From what I've looked at in Friedman's paper, the 'learning rate' $\epsilon$ (there, called 'shrinkage' and denoted by $\nu$) is applied after choosing those weights $w_j^*$ which minimise the cost function. That is, we determine the boost's optimal weights, $w_j^*$ first, and only then do we consider multiplying by $\epsilon$.

What would this mean?

This would mean that neither of the equations in the question which feature both $\epsilon$ and $w_j^*$, are used in the XGBoost algorithm.

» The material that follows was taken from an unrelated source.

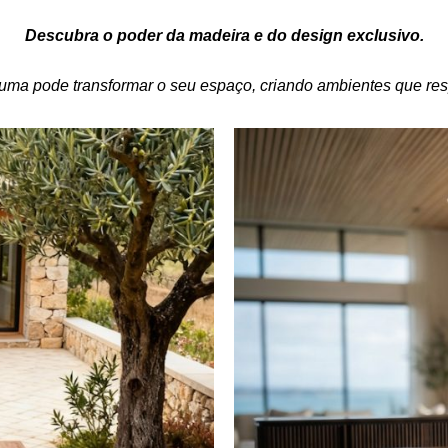
Descubra o poder da madeira e do design exclusivo.
ma pode transformar o seu espaço, criando ambientes que resp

Also, that $\lambda$ is still necessary in order to guarantee the Taylor expansion validity, and has a non-uniform effect on the $w_j$, its effect depending on the partial derivatives of $\ell$ as you wrote before: \begin{align*} w_{j}^{*}= - \frac{\sum_{i \in R_{j}}\frac{\partial \ell}{\partial \hat{y}_{i}}\bigg|_{F_{t}(x_{i})}}{\lambda + \sum_{i \in R_{j}}\frac{\partial^{2} \ell}{\partial \hat{y}_{i}^{2}}\bigg|_{F_{t}(x_{i})}} \end{align*}

The learning rate doesn't come in until after this point, when, having determined the optimal weights of the new tree $\lbrace w_j^* \rbrace_{j=1}^T$, we decide that, actually, we don't want to add what we've just deemed to be the 'optimal boost' straight-up, but instead, update our additive predictor $F_t$ by adding a scaled version of $f_{t+1}$: scaling each weight $w_j^*$ uniformly by $\epsilon$, and thus scaling the contribution of the whole of $f_{t+1}$ by $\epsilon$, too.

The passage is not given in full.